Heritage Education Funds Inc.

Section 161 of the Securities Act, RSBC 1996, c. 418




¶ 1 The Executive Director of the British Columbia Securities Commission (the Executive Director) has entered into a Settlement Agreement with Heritage Education Funds Inc. (Heritage), a copy of which is attached as Schedule A.

The Order
¶ 2 The Executive Director, considering it to be in the public interest to do so, orders, by consent (the Order), that:

      1. under section 161(1)(a) of the Securities Act, RSBC 1996, c. 418, Heritage comply fully with the Act, the Securities Rules,BC Reg. 194/97, the requirements, and any applicable regulations; and

      2. under section 161(1)(j), Heritage be reprimanded.

¶ 3 May 14, 2010


“Martin D. Eady”

¶ 4 Martin D. Eady
Acting Executive Director



2010 BCSECCOM 257

Settlement Agreement

Heritage Education Funds Inc.

Securities Act, RSBC 1996, c. 418


¶ 1 The Executive Director of the British Columbia Securities Commission (the Executive Director) and Heritage Education Funds Inc. (Heritage) agree as follows:

Agreed Statement of Facts
1. Heritage was previously known as Canadian American Financial Corporation (Canada) Limited (CAFC), a federally incorporated company which obtained registration as an extra-provincial company in British Columbia on December 24, 1975.

2. CAFC changed its name in 2001, and then on October 21, 2004, changed it to Heritage.

3. At all material times to this agreement, Heritage was registered with the British Columbia Securities Commission as a scholarship plan dealer under the Securities Act, RSBC 1996, c. 418.

Misconduct
4. Staff of the Commission conducted compliance examinations of Heritage in March 2000, June 2003 and 2008. In 2008, staff found numerous repeat deficiencies which were not corrected from previous examinations.
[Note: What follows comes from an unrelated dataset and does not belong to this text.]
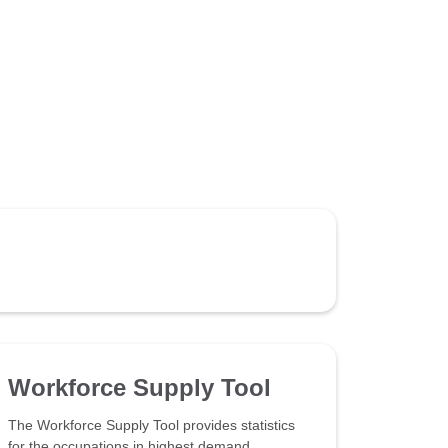
Workforce Supply Tool
The Workforce Supply Tool provides statistics
for the occupations in highest demand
The deficiencies found included:
      Written Prudent Business Practices
      (a) Heritage’s actual business procedures were not consistent with its written business procedures for dealing with clients, contrary to section 44 of the Securities Rules, BC Reg. 194/97.

      Registration of Branches
      (b) Heritage failed to properly maintain registration details of branches, sub-branches and sales representatives in the National Registration Database as required by section 3.2 of National Instrument 33-109.

      Records
      (c) Heritage failed to provide certain records to staff, preventing staff from examining them or to determine their adequacy under section 142.2(2)(2) of the Act.

      Compliance system
      (d) Heritage designated a compliance officer and branch managers as required under sections 65 and 66 of the Rules. Heritage however failed to ensure that its branches and sub-branches were subjected to regular periodic on-site examinations by its compliance staff and failed to adequately supervise:

          (i) its compliance officer to ensure that Heritage and its employees were in compliance with Heritage’s policies and procedures manual and regulations under the Act; and

          (ii) its branch managers to ensure that its branches were in compliance with Heritage’s policies and procedures manual and regulations under the Act;

          contrary to sections 65 and 66 of the Rules.

Public Interest
5. Heritage acted contrary to the public interest by engaging in the conduct set out above.

Mitigating Factors
6. Heritage has retained an independent consultant to assist in improving its compliance structure.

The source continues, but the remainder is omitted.